Tom Wong, director of the U.S. Immigration Policy Center at the University of California-San Diego, stated that allowing Dreamers to become citizens would greatly benefit the American economy.

He made it clear that young people without legal documentation already work and contribute to the job market. However, if they were to be legalized, their increased employment and higher wages would result in an additional $2.5 billion per year in state and local tax revenue, according to conservative estimates.

Senator Mazie Hirono, a Democrat from Hawaii, agrees that DACA recipients are beneficial to the United States. She points out that workers from various industries, including police departments, are necessary for the country.

“It doesn’t make much sense that we’re not going to pass a law that will allow the DACA recipients to stay in our country,” Hirono said.

Mitchell Soto-Rodriguez, who is a police officer in the Blue Island Police Department in Illinois, and is also a DACA recipient, is urging the Senate to take action.

She mentioned that she had two jobs to pay for her education.
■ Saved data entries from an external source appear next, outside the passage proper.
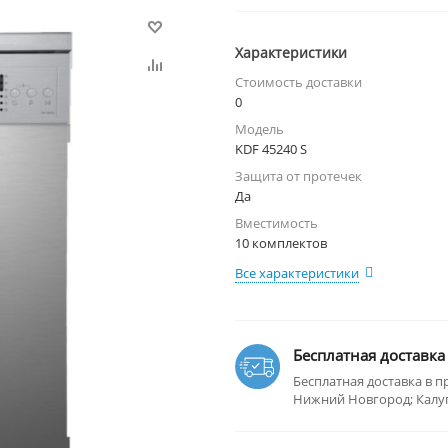
Характеристики
Стоимость доставки
0
Модель
KDF 45240 S
Защита от протечек
Да
Вместимость
10 комплектов
Все характеристики
Бесплатная доставка
Бесплатная доставка в п
Нижний Новгород; Калуга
Later, Blue Island Police Chief Geoffery Farr supported changing the rules so that DACA recipients could apply to be police officers, and she became one. Soto-Rodriguez said that if DACA were to be taken away, she would lose both her job and her home.
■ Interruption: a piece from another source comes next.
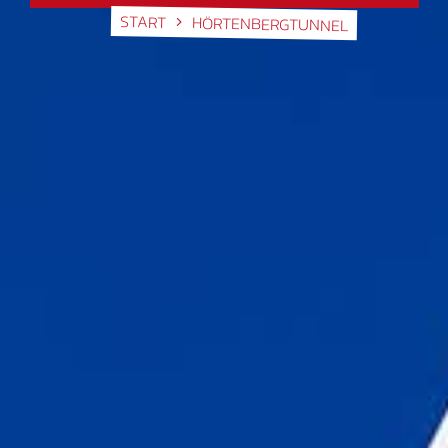
START
HÖRTENBERGTUNNEL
Maria Gabriela Pacheco is the president and CEO of TheDream.US, which is the biggest program for undocumented immigrant youth to succeed in college and their careers. She recently became a U.S. citizen and agrees that action needs to be taken urgently.

“We can’t wait. We have been dealing with this issue for around 20 years. “We need to take action immediately,” she said.

Durbin agreed and made it clear that DACA recipients are at risk due to the ongoing legislation proposed by Republican attorneys general.

“Even if the courts find, as they should, that DACA is legal, the future administration can attempt to terminate the program,” he said. “We observed this when the previous president tried to get rid of DACA, and it’s evident that he will make another attempt if he gets the opportunity.”